India shines, even brighter: Report
India shines, even brighter: Report
Growth of Index of Industrial Production for April-August 2006 is more than 10 pc as compared to 8.7 pc last year.

New Delhi: The first quarter’s GDP growth numbers suggest another year of 8 per cent growth following the last year’s growth of 8.4 per cent.

The optimism on the output front is also echoed in the rise in the Business Confidence Index (BCI) that was observed in National Council for Applied Economic Research’s (NCAER) survey of Business Expectations conducted in September-October 2006.

The rise in BCI was also mirrored in the increase in the Political Confidence Index. Both these indices had declined sharply in the previous quarter, with the fall apparently triggered by the crash of stock prices towards the end of the first quarter in 2006.

The accelerated pace of economic activity is reflected in several indicators. The industrial output performance for the first five months of the current financial year is better than in the same period last year.

Growth of the Index of Industrial Production (IIP) for April-August 2006 is more than 10 per cent as compared to 8.7 per cent last year.

The financial performance of the corporate sector in the current year’s first quarter has exceeded the performance in first quarter of 2005-06.

In the services sector, the telecommunication revolution has continued. Growth in new subscriptions, rise in non-food credit, growth of the civil aviation sector, performance of the railways indicate that the momentum of the service sector growth will be maintained.

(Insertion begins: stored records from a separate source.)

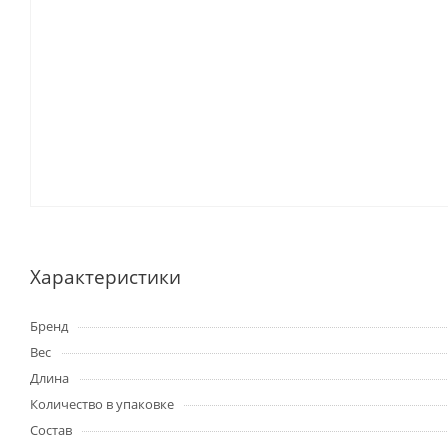
Характеристики
Бренд
Вес
Длина
Количество в упаковке
Состав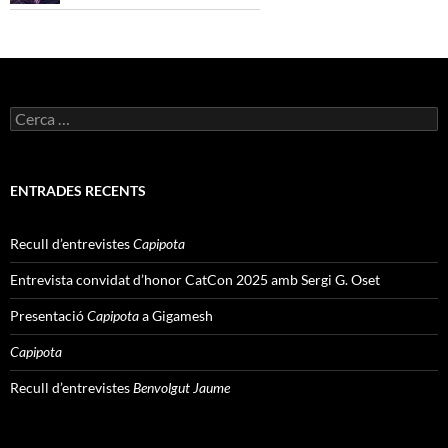
Cerca:
ENTRADES RECENTS
Recull d’entrevistes
Capipota
Entrevista convidat d’honor CatCon 2025 amb Sergi G. Oset
Presentació
Capipota
a Gigamesh
Capipota
Recull d’entrevistes
Benvolgut Jaume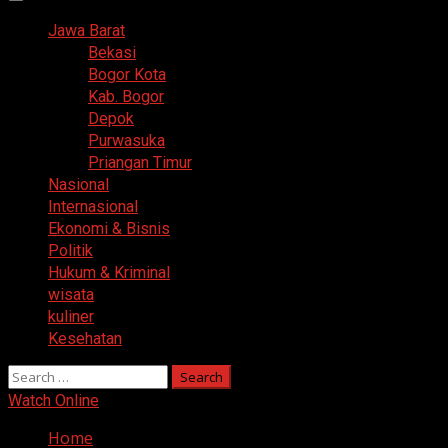
Primary
Menu
Jawa Barat
Bekasi
Bogor Kota
Kab. Bogor
Depok
Purwasuka
Priangan Timur
Nasional
Internasional
Ekonomi & Bisnis
Politik
Hukum & Kriminal
wisata
kuliner
Kesehatan
Search
for:
Watch Online
Home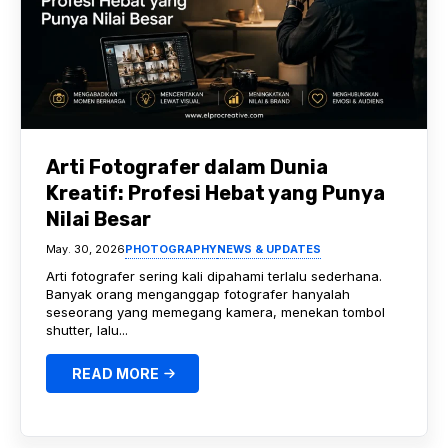
Arti Fotografer dalam Dunia
Kreatif: Profesi Hebat yang Punya
Nilai Besar
May. 30, 2026
PHOTOGRAPHY
NEWS & UPDATES
Arti fotografer sering kali dipahami terlalu sederhana.
Banyak orang menganggap fotografer hanyalah
seseorang yang memegang kamera, menekan tombol
shutter, lalu...
READ MORE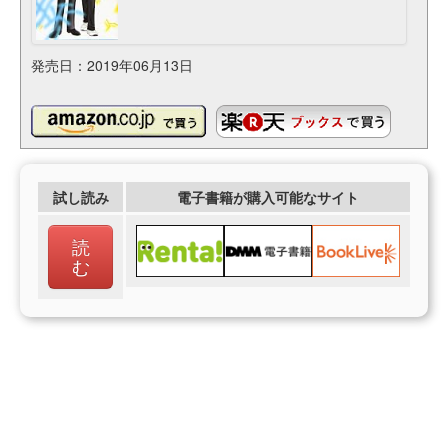
発売日：2019年06月13日
試し読み
電子書籍が購入可能なサイト
読
む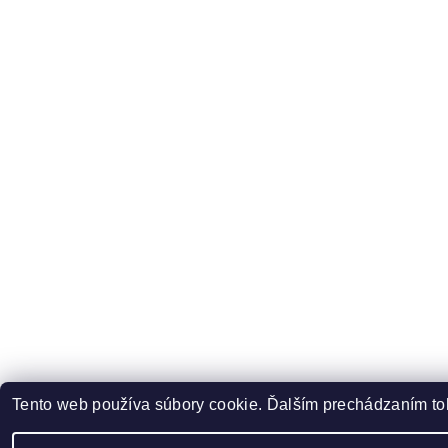
Tento web používa súbory cookie. Ďalším prechádzaním toh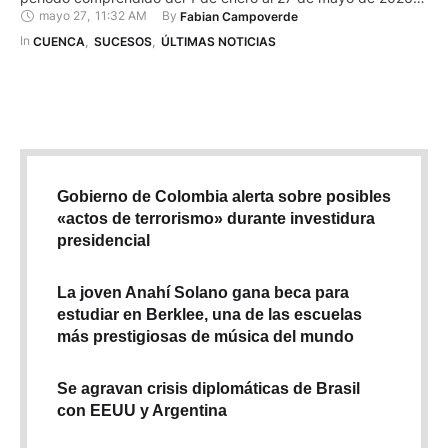
mayo 27
,
11:32 AM
By 
Fabian Campoverde
Diario El Mercurio registra los percances y ha creado un mapa
digital para acceso público. La muerte más reciente ocurrió en
In 
CUENCA
,
SUCESOS
,
ÚLTIMAS NOTICIAS
la avenida De …
Gobierno de Colombia alerta sobre posibles
«actos de terrorismo» durante investidura
presidencial
La joven Anahí Solano gana beca para
estudiar en Berklee, una de las escuelas
más prestigiosas de música del mundo
Se agravan crisis diplomáticas de Brasil
con EEUU y Argentina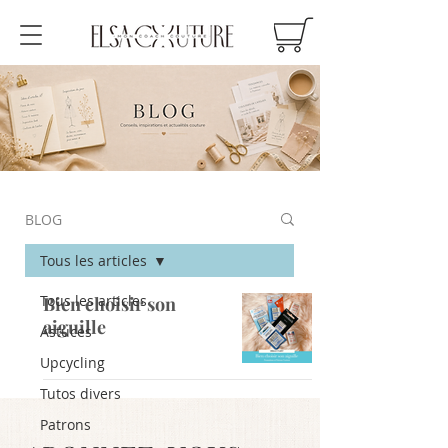
BLOG
Tous les articles
Tous les articles
Bien choisir son
aiguille
Astuces
Upcycling
Tutos divers
Patrons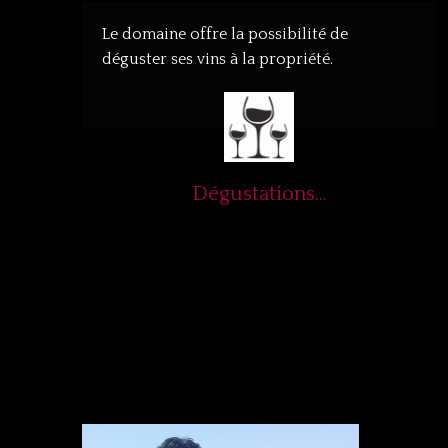
Le domaine offre la possibilité de
déguster ses vins à la propriété.
Dégustations…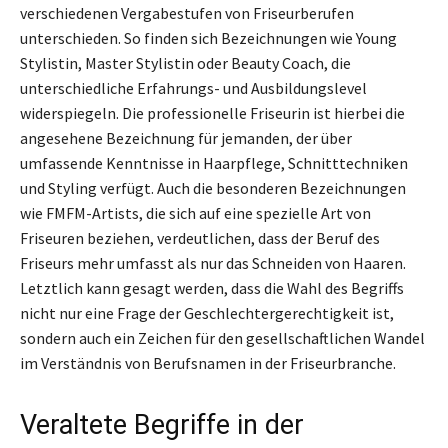
verschiedenen Vergabestufen von Friseurberufen
unterschieden. So finden sich Bezeichnungen wie Young
Stylistin, Master Stylistin oder Beauty Coach, die
unterschiedliche Erfahrungs- und Ausbildungslevel
widerspiegeln. Die professionelle Friseurin ist hierbei die
angesehene Bezeichnung für jemanden, der über
umfassende Kenntnisse in Haarpflege, Schnitttechniken
und Styling verfügt. Auch die besonderen Bezeichnungen
wie FMFM-Artists, die sich auf eine spezielle Art von
Friseuren beziehen, verdeutlichen, dass der Beruf des
Friseurs mehr umfasst als nur das Schneiden von Haaren.
Letztlich kann gesagt werden, dass die Wahl des Begriffs
nicht nur eine Frage der Geschlechtergerechtigkeit ist,
sondern auch ein Zeichen für den gesellschaftlichen Wandel
im Verständnis von Berufsnamen in der Friseurbranche.
Veraltete Begriffe in der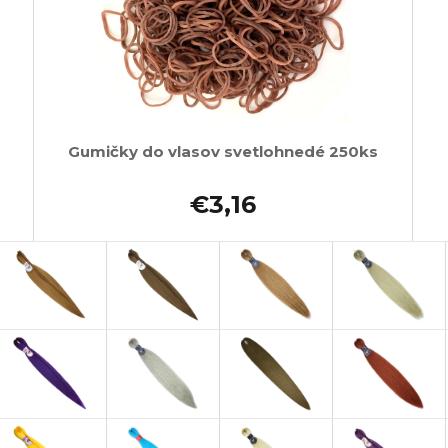
Gumičky do vlasov svetlohnedé 250ks
€3,16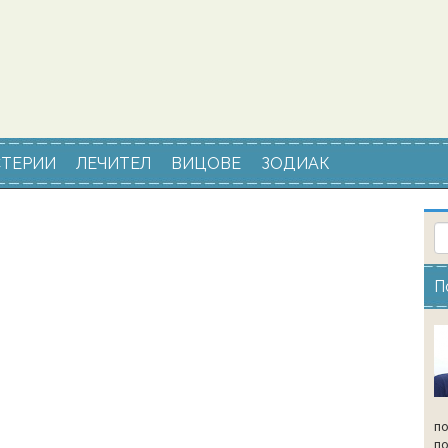
ТЕРИИ
ЛЕЧИТЕЛ
ВИЦОВЕ
ЗОДИАК
П
по
по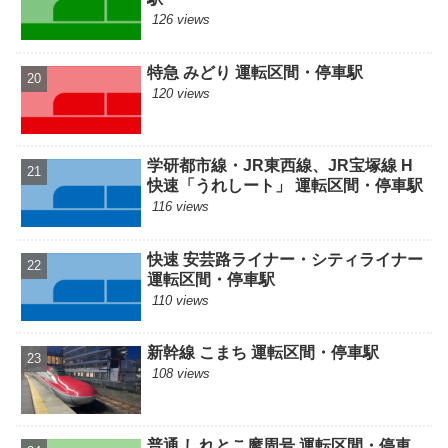
126 views
特急 みどり 運転区間・停車駅
120 views
学研都市線・JR東西線、JR宝塚線 H
快速「うれしート」 運転区間・停車駅
116 views
快速 安芸路ライナー・シティライナー
運転区間・停車駅
110 views
新幹線 こまち 運転区間・停車駅
108 views
普通 しれとこ摩周号 運転区間・停車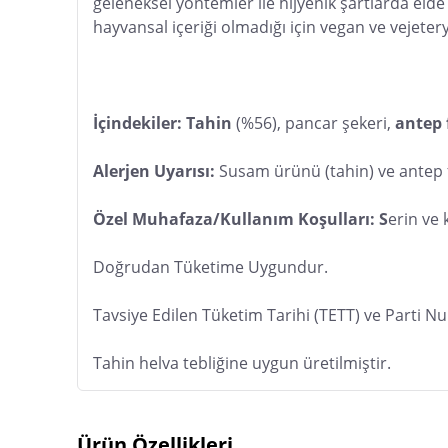
geleneksel yöntemler ile hijyenik şartlarda elde
hayvansal içeriği olmadığı için vegan ve vejeter
İçindekiler: Tahin
 (%56),
pancar şekeri,
 antep f
Alerjen Uyarısı:
 Susam ürünü (tahin) ve antep fı
Özel Muhafaza/Kullanım Koşulları: S
erin ve
Doğrudan Tüketime Uygundur.
Tavsiye Edilen Tüketim Tarihi (TETT) ve Parti N
Tahin helva tebliğine uygun üretilmiştir.
Ürün Özellikleri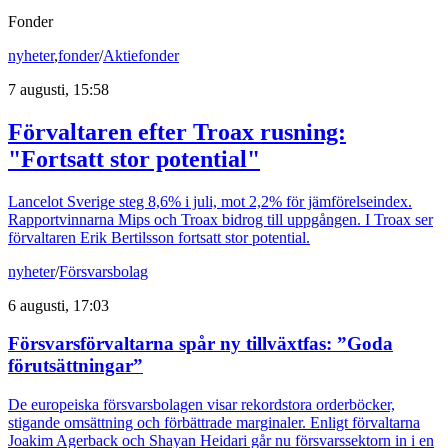
Fonder
nyheter
,
fonder
/
Aktiefonder
7 augusti, 15:58
Förvaltaren efter Troax rusning:
"Fortsatt stor potential"
Lancelot Sverige steg 8,6% i juli, mot 2,2% för jämförelseindex.
Rapportvinnarna Mips och Troax bidrog till uppgången. I Troax ser
förvaltaren Erik Bertilsson fortsatt stor potential.
nyheter
/
Försvarsbolag
6 augusti, 17:03
Försvarsförvaltarna spår ny tillväxtfas: ”Goda
förutsättningar”
De europeiska försvarsbolagen visar rekordstora orderböcker,
stigande omsättning och förbättrade marginaler. Enligt förvaltarna
Joakim Agerback och Shayan Heidari går nu försvarssektorn in i en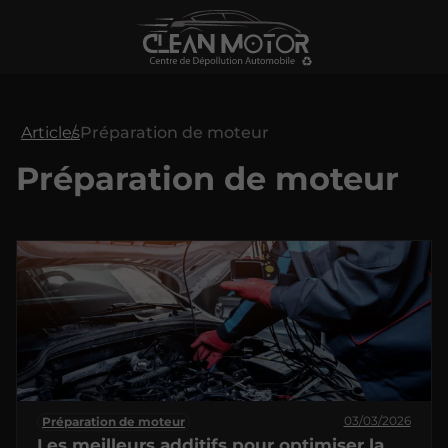
Articles
Préparation de moteur
Préparation de moteur
03/03/2026
Préparation de moteur
Les meilleurs additifs pour optimiser la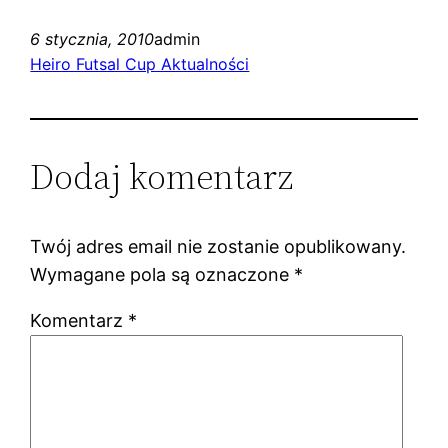
6 stycznia, 2010
admin
Heiro Futsal Cup Aktualności
Dodaj komentarz
Twój adres email nie zostanie opublikowany.
Wymagane pola są oznaczone
*
Komentarz
*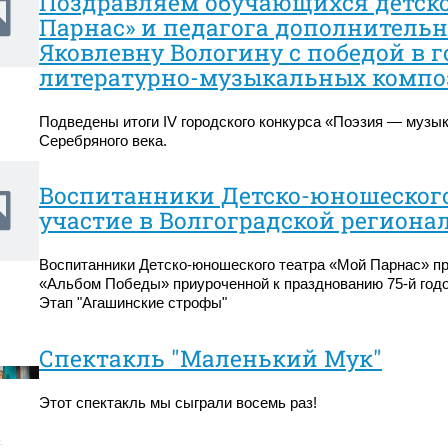
Поздравляем обучающихся детско
Парнас» и педагога дополнитель
Яковлевну Вологину с победой в г
литературно-музыкальных компо
Подведены итоги IV городского конкурса «Поэзия — музык
Серебряного века.
Воспитанники Детско-юношеского
участие в Волгоградской региона
Воспитанники Детско-юношеского театра «Мой Парнас» пр
«Альбом Победы» приуроченной к празднованию 75-й год
Этап "Агашинские строфы"
Спектакль "Маленький Мук"
Этот спектакль мы сыграли восемь раз!
.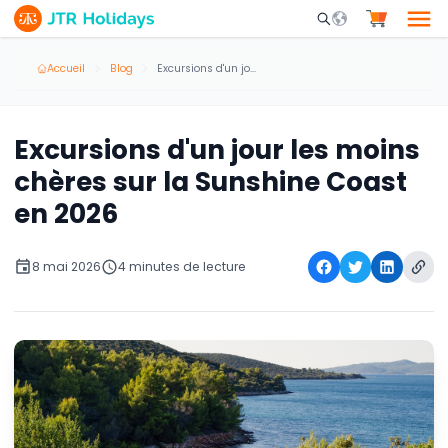
Mobile Search Opene
Accueil
Blog
Excursions d'un jour les moins chères sur la Sunshine Coast en 2026
Excursions d'un jour les moins
chères sur la Sunshine Coast
en 2026
8 mai 2026
4 minutes de lecture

In the case of construction the pace of growth appears to have slowed but this may well be transitory given the current emphasis on infrastructure development.

The rainfall during the current monsoon season has turned out to be slightly better than last year from the perspective of foodgrain production. There are, however, several regions in which rainfall was well below the long-term average for the season. Some of the regions where the rainfall was below normal include the northwestern states of Punjab and Haryana where the irrigation coverage is extensive.

The high rate of economic growth has benefited from favourable global capital flows and demand conditions.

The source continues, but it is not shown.